Finding the distribution law Throwing a cube twice,
let $X$ be the sum of the two throws

Find the distribution law

My attempt
$$
\begin{array}{c|lcr}
 &2&3&4&5&6&7&8&9&10&11&12 \\
\hline
\text{P}_\text{X}(x) & 1/12 & 1/12 & 1/12&1/12&1/12&1/12&1/12&1/12&1/12&1/12&1/12 \\
\end{array}
$$
But shouldn't the sum be $1$? Currently the sum is $11/12$
 A: The probabilities are not equal. Have a look at the following table.
$$
\left.\begin{array}{c|c|c|c|c} & 1 & 2 & 3 & 4 & 5& 6\\\hline 1 & 2 & 3 & 4 & 5& 6& 7 \\\hline 2 & 3 & 4 & 5 & 6 & 7& 8\\\hline 3 & 4 & 5 & 6 & 7 & 8& 9\\\hline 4 & 5 & 6 & 7 & 8 & 9& 10\\\hline 5 & 6 & 7 & 8 & 9 & 10& 11\\\hline 6 & 7 & 8 & 9 & 10 & 11& 12\end{array}\right.
$$
It is easy to tell various probabilities of the outcomes of this experiment using the table above. For example, the probability that we get $7$ is $6/36=1/6$.
A: \begin{array}{c|lcr}
 &2&3&4&5&6&7&8&9&10&11&12 \\
\hline
\text{P}_\text{X}(x) & 1/36 & 2/36 & 3/36&4/36&5/36&6/36&5/36&4/36&3/36&2/36&1/36 \\
\end{array}
Now the sum is $1$.
A: What you've tried is wrong:
You can get $2$ just getting a one in each die (1+1), so the probability is $\frac{1}{6} \frac{1}{6} = \frac{1}{36}$. Instead, you have more options to get $5$ (1+4,2+3,3+2,4+1), giving you a total probability of $\frac{2}{18}$
Doing this process for all the numbers you get the correct result.
A: Yes, the final distribution should sum to one.
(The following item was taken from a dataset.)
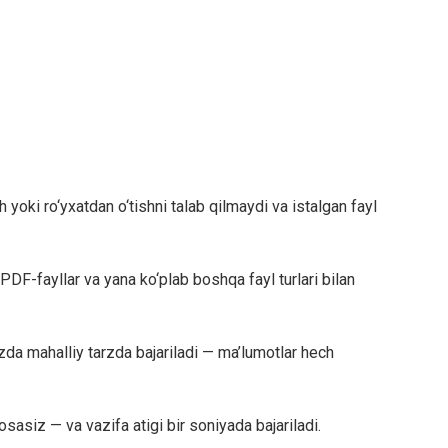
oki ro‘yxatdan o‘tishni talab qilmaydi va istalgan fayl
, PDF-fayllar va yana ko‘plab boshqa fayl turlari bilan
zda mahalliy tarzda bajariladi — ma’lumotlar hech
osasiz — va vazifa atigi bir soniyada bajariladi.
I recommend drawing a 6x6 table and fill in the intersections with the sum of the two values. Then count up all the squares that sum to 2 for example and divide that by 36. Do that for each sum. If that is what you did, then you might have made a small mistake.